EXERCISE REQUIREMENTS: Give back, word for word, only the lines from the one containing "firmware update. We highly recommend using a" to the end of the listing below.

☆ ☆ ☆ ☆ ☆ ☆ ☆

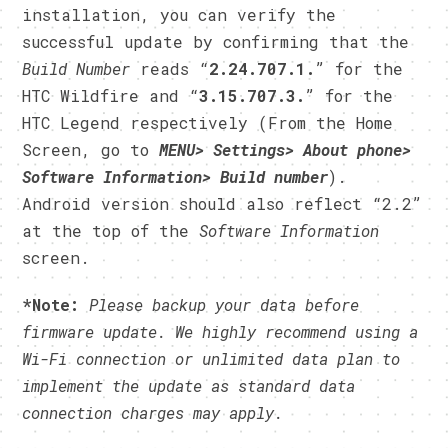
installation, you can verify the
successful update by confirming that the
Build Number
reads “
2.24.707.1.
” for the
HTC Wildfire and “
3.15.707.3.
” for the
HTC Legend respectively (From the Home
Screen, go to
MENU> Settings> About phone>
Software Information> Build number
).
Android version should also reflect “2.2”
at the top of the
Software Information
screen.
*Note:
Please backup your data before
firmware update. We highly recommend using a
Wi-Fi connection or unlimited data plan to
implement the update as standard data
connection charges may apply.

☆ ☆ ☆ ☆ ☆ ☆ ☆

WRITTEN SOLUTION:
firmware update. We highly recommend using a
Wi-Fi connection or unlimited data plan to
implement the update as standard data
connection charges may apply.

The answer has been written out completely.